RECORDS SHOWN Block Start

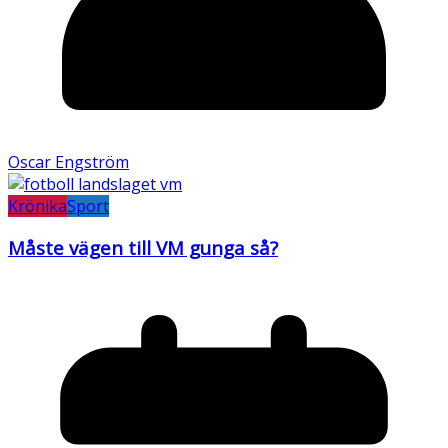
Oscar Engström
Krönika
Sport
Måste vägen till VM gunga så?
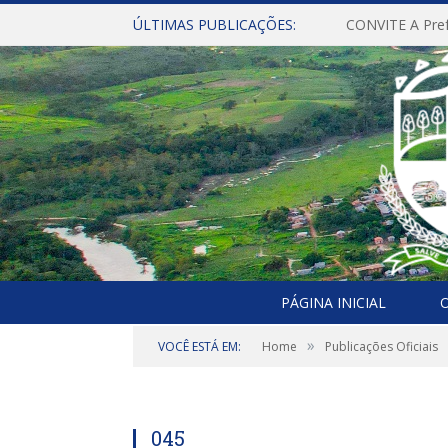
ÚLTIMAS PUBLICAÇÕES:
PÁGINA INICIAL
O
»
VOCÊ ESTÁ EM:
Home
Publicações Oficiais
045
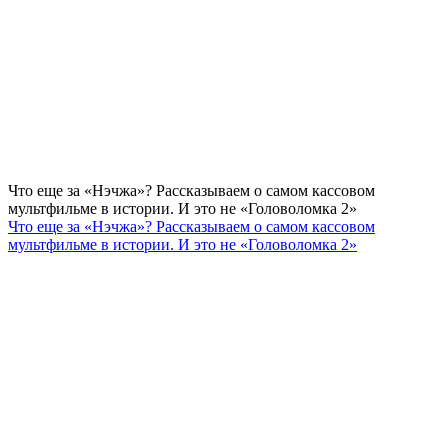
Что еще за «Нэчжа»? Рассказываем о самом кассовом
мультфильме в истории. И это не «Головоломка 2»
Что еще за «Нэчжа»? Рассказываем о самом кассовом
мультфильме в истории. И это не «Головоломка 2»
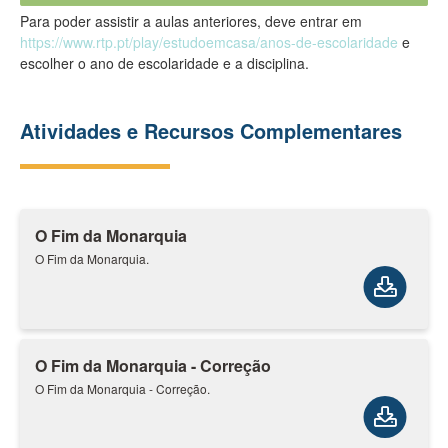
Para poder assistir a aulas anteriores, deve entrar em
https://www.rtp.pt/play/estudoemcasa/anos-de-escolaridade
e
escolher o ano de escolaridade e a disciplina.
Atividades e Recursos Complementares
O Fim da Monarquia
O Fim da Monarquia.
O Fim da Monarquia - Correção
O Fim da Monarquia - Correção.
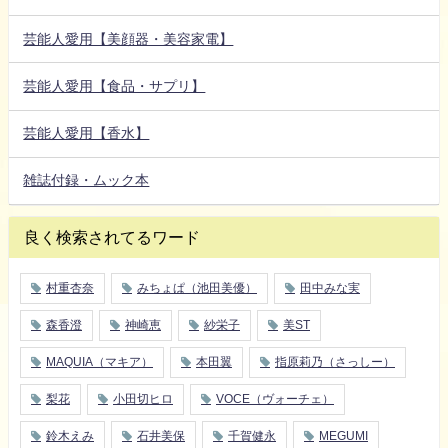
芸能人愛用【美顔器・美容家電】
芸能人愛用【食品・サプリ】
芸能人愛用【香水】
雑誌付録・ムック本
良く検索されてるワード
村重杏奈
みちょぱ（池田美優）
田中みな実
森香澄
神崎恵
紗栄子
美ST
MAQUIA（マキア）
本田翼
指原莉乃（さっしー）
梨花
小田切ヒロ
VOCE（ヴォーチェ）
鈴木えみ
石井美保
千賀健永
MEGUMI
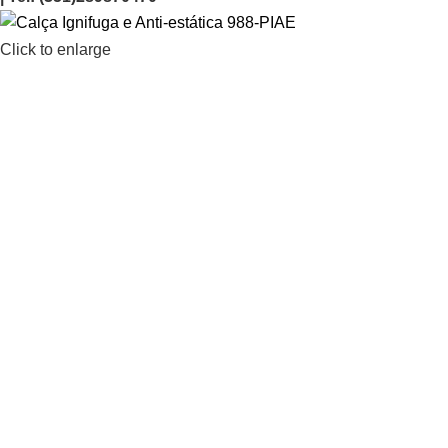
Click to enlarge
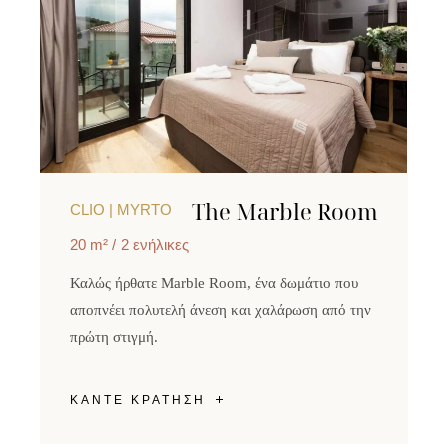
The Marble Room
CLIO | MYRTO
20 m²
2 ενήλικες
Καλώς ήρθατε Marble Room, ένα δωμάτιο που
αποπνέει πολυτελή άνεση και χαλάρωση από την
πρώτη στιγμή.
ΚΑΝΤΕ ΚΡΑΤΗΣΗ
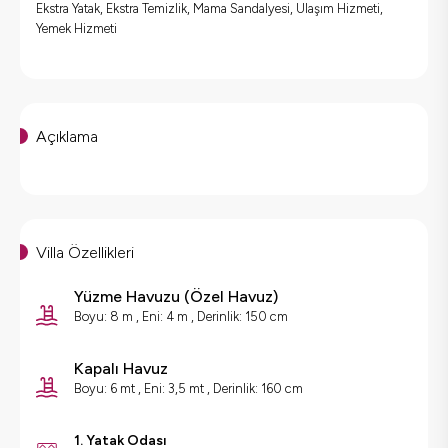
Ekstra Yatak, Ekstra Temizlik, Mama Sandalyesi, Ulaşım Hizmeti,
Yemek Hizmeti
Açıklama
Villa Özellikleri
Yüzme Havuzu
(
Özel Havuz
)
Boyu: 8 m , Eni: 4 m , Derinlik: 150 cm
Kapalı Havuz
Boyu: 6 mt , Eni: 3,5 mt , Derinlik: 160 cm
1. Yatak Odası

RECORDS SHOWN Block End

Return every entry word for word, but drop any pictures.

* EXPECTED OUTPUT:
Oscar Engström
Krönika
Sport
Måste vägen till VM gunga så?
ÚLTIMAS PUBLICAÇÕES:
PÁGINA INICIAL
O
»
VOCÊ ESTÁ EM:
Home
Publicações Oficiais
045
Что еще за «Нэчжа»? Рассказываем о самом кассовом
мультфильме в истории. И это не «Головоломка 2»
Что еще за «Нэчжа»? Рассказываем о самом кассовом
мультфильме в истории. И это не «Головоломка 2»
Para poder assistir a aulas anteriores, deve entrar em
https://www.rtp.pt/play/estudoemcasa/anos-de-escolaridade
e
escolher o ano de escolaridade e a disciplina.
Atividades e Recursos Complementares
O Fim da Monarquia
O Fim da Monarquia.
O Fim da Monarquia - Correção
O Fim da Monarquia - Correção.
芸能人愛用【美顔器・美容家電】
芸能人愛用【食品・サプリ】
芸能人愛用【香水】
雑誌付録・ムック本
良く検索されてるワード
村重杏奈
みちょぱ（池田美優）
田中みな実
森香澄
神崎恵
紗栄子
美ST
MAQUIA（マキア）
本田翼
指原莉乃（さっしー）
梨花
小田切ヒロ
VOCE（ヴォーチェ）
鈴木えみ
石井美保
千賀健永
MEGUMI
Click to enlarge
The Marble Room
CLIO | MYRTO
20 m²
2 ενήλικες
Καλώς ήρθατε Marble Room, ένα δωμάτιο που
αποπνέει πολυτελή άνεση και χαλάρωση από την
πρώτη στιγμή.
ΚΑΝΤΕ ΚΡΑΤΗΣΗ
Ekstra Yatak, Ekstra Temizlik, Mama Sandalyesi, Ulaşım Hizmeti,
Yemek Hizmeti
Açıklama
Villa Özellikleri
Yüzme Havuzu
(
Özel Havuz
)
Boyu: 8 m , Eni: 4 m , Derinlik: 150 cm
Kapalı Havuz
Boyu: 6 mt , Eni: 3,5 mt , Derinlik: 160 cm
1. Yatak Odası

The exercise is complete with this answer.